絶対に言うだろうなって思ってたら、案の定、開口一番に叫んでた。

 

 

 もう辞めてしまったけど、ちょうど一年前ぐらいに登山部で使ってた水滴を弾く無駄に性能が良いカッパを着込み、愛車のヨウ3号に乗って、tetoのライブを見に行ってきた。

 

 笹尾とずんだ餅の三人で行く予定だったのだけれど、台風のせいで、仕方なく一人で行くことになってしまった。雨は大して強くなかったし、一人の楽しみを知っているから良いんだけど、どうせなら三人で見たかった。ライブ終わった後に、どっかでご飯でも食べようかと画策してたのに、頓挫。なんだか不完全燃焼だったので、家で一人でしゃぶしゃぶをしながら、ビールを飲むことにした。この独り打ち上げの名は、夏休み終わっちゃったよ、にしておこう。まぁずんだ餅とはこないだ遊んだばかりだし、笹尾とは会いたくなくてもいずれ会うだろうし、振替のライブもあるみたいだから、そう気を落とさずに、秋を超えて、冬を待つ。ずんだ餅くんとゴリラくん、その節はどうも。焼肉屋で裏切られた、僕の気持ち。

 

 そんなこんなで、少々雨に濡れながら、と言うか、冷たい雨をバコバコ弾きながら、天井の低い小さなライブハウスに着いてみれば、台風がどうのこうの言ってた割には、人がたくさんいて、オラ驚いた。パッと見た感じの概算だと、6割ぐらいは来てたような気がする。本当に馬鹿な奴らだ。

 

 tetoのライブを見に来る人は俺と歳が近い、「若者」が圧倒的に多くて、その中には、よく見たら薄汚い芋カップルとか、型落ちヤンキーとか、メンソールヘラヘラ女とかも一定数いて、ほんと、バイト先でハぶられてたり、高校の時に便所で弁当食ってたような俺にとっては、ライブハウスという場所は、同窓会の次に肩身がせまい場所なのだ!! (行ったことないし、行く気もないし、行くアテもないが)

 

 ましてや、カッパを着て、メガネをかけてる宮崎勤みたいなやつなんて、いるはずもなく、周りを見れば、清潔感漂う白のバンドティシャツをブルージーンズにインしたちょっと可愛い女の子ばかりで(いや気のせいだとは思うけど、tetoの女ファンは可愛い子が多い気がする)、性欲解放! と言うのは冗談だけど、一昨日ヌイタばっかりだし、マジで満員電車で痴漢積分するより、ライブハウスでした方が、よっぽど効率的だと思いますよ、拝啓、口の臭いオッさんたちへ。

 

 肝心のライブはと言うと、もはや言うまでもなく最高だった。
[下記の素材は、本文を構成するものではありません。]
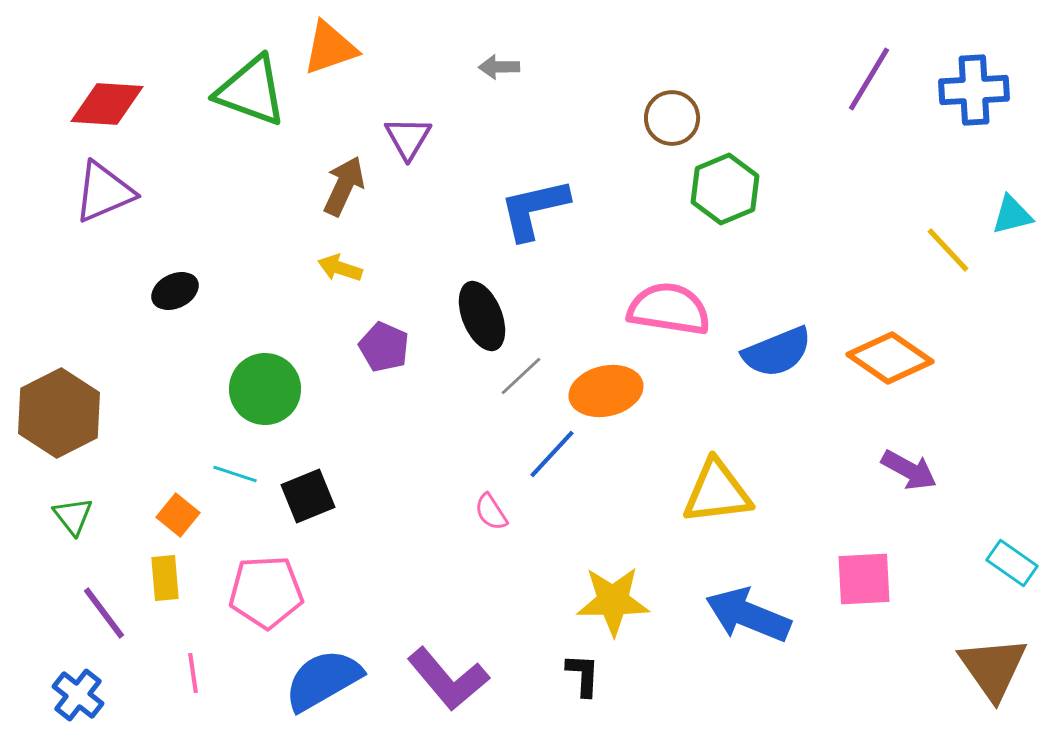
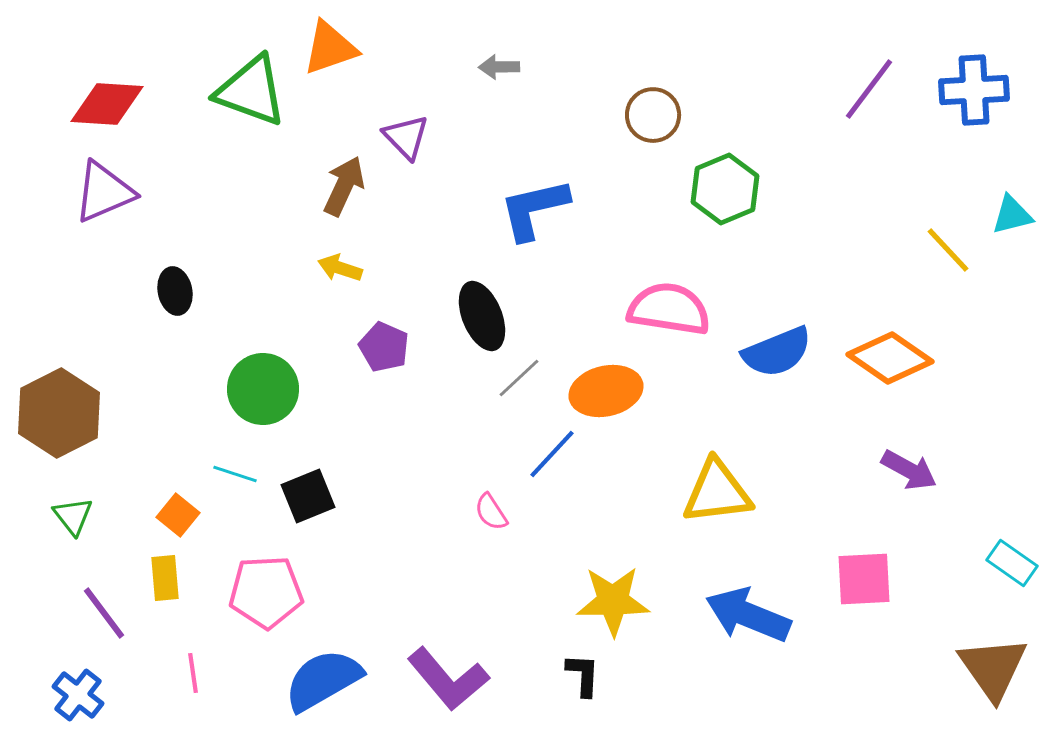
purple line at (869, 79): moved 10 px down; rotated 6 degrees clockwise
brown circle at (672, 118): moved 19 px left, 3 px up
purple triangle at (408, 138): moved 2 px left, 1 px up; rotated 15 degrees counterclockwise
black ellipse at (175, 291): rotated 75 degrees counterclockwise
gray line at (521, 376): moved 2 px left, 2 px down
green circle at (265, 389): moved 2 px left
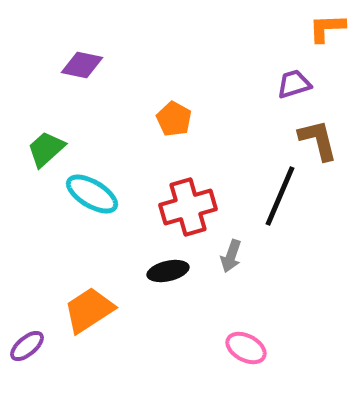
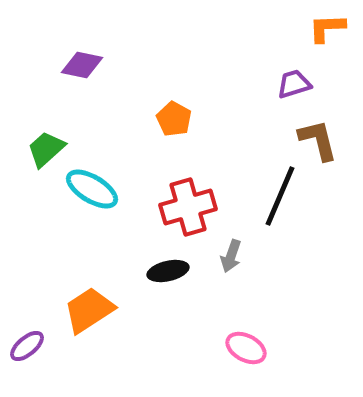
cyan ellipse: moved 5 px up
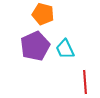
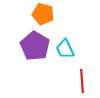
purple pentagon: rotated 16 degrees counterclockwise
red line: moved 3 px left, 1 px up
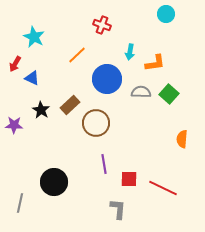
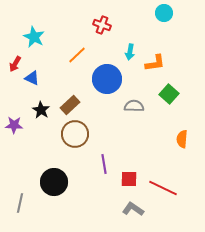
cyan circle: moved 2 px left, 1 px up
gray semicircle: moved 7 px left, 14 px down
brown circle: moved 21 px left, 11 px down
gray L-shape: moved 15 px right; rotated 60 degrees counterclockwise
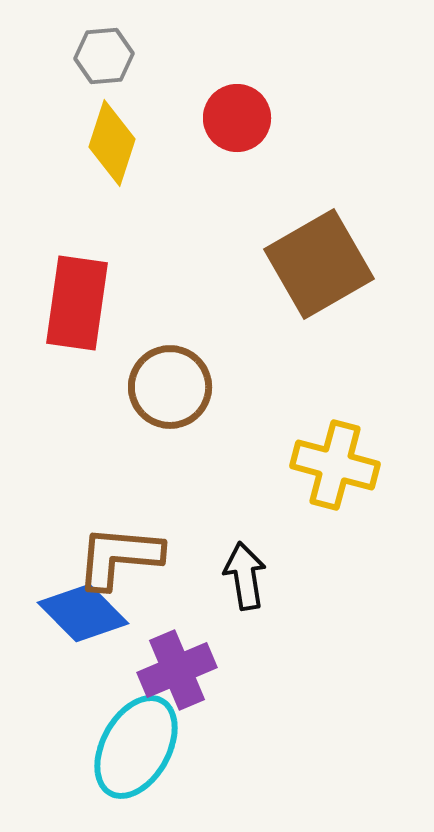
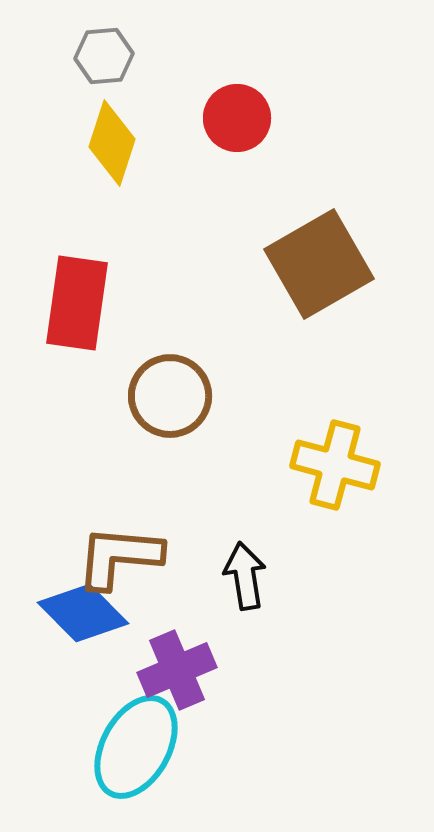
brown circle: moved 9 px down
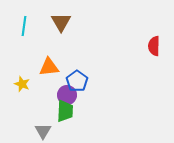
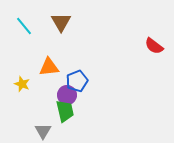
cyan line: rotated 48 degrees counterclockwise
red semicircle: rotated 54 degrees counterclockwise
blue pentagon: rotated 15 degrees clockwise
green trapezoid: rotated 15 degrees counterclockwise
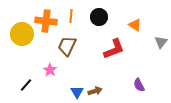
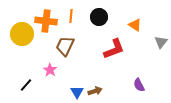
brown trapezoid: moved 2 px left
新しいアルバムの曲がほとんどで、あんまり歌えなかったけど、スンゲェ楽しかった。笹尾とずんだ餅は、這ってでも来るべきだったと思うよ(1227)。演奏もさることながら、voの小池さんの暴れっぷりも進化していて、何度も客の方にダイブしてた。俺、三回も小池さんの髪の毛くしゃくしゃしちゃったよ。カートコバーンがダイブしてる映像は見たことあったけど、生で見たのは初めてで、よくわからないけど笑っちゃった。

 

 「この曲がいいんだよ!」とか「この歌詞が好き!」とか、そういう俺の有り余る綺麗な純情はそっと胸にしまっておいて、そう、もう俺は20歳なんだから、純情なんて、他人から見ればやかましいだけなんだから、だけど、だけど、みんなに聞いてほしいなteto。本当にいいからさ、「俺、teto好きな女の子じゃないと、好きになれないよ」とか気持ち悪いこと口走っちゃいそうなぐらい好きなんだよなぁ。なんで好きなのかはよくわからないけど、好きなんだよな。恋ってそうやん。

 

 俺の大学生活の大半は108号室で過ごす無為無策な時間。海外にもディズニーにもいかないで、この部屋で何回もセンズリこいて、何十時間もウイイレして、夜中に泣きそうになって、便所の前でぼんやり食パンかじって、形だけ空腹満たして、換気扇の下で一丁前に煙草吸って、teto聞いて、ブログ書いて、硬いベットで寝て、起きて、学校に行く。それだけ、でもこんだけって、感じの毎日。

 

 たまに、昔に書いた自分のブログの記事を読むことがある。文章力もないし、言葉間違って使ってるし、臭いし、読んでてて痛々しいし、長い。でも、そのまんまの自分がいて、なんだか愛おしい、ような。




秋に汚れて

気になってる女の子が、オススメのバンドを教えてくれた。そのバンドは俺が1番嫌いなタイプの正統派清楚ロックバンドだった。何度もそのアーティストの曲を聞いたけど、やっぱり、好きになれなかった。嘘ついて、「この曲、いいね!」って言おうかと思ったけど、正直に、「あんまりだった」って言った。そしたら、彼女は浮かない顔をした。なんだか、虚しくなって、久しぶりにjohnの曲を聞いた。いつまでたっても変われない自分がそこにいた。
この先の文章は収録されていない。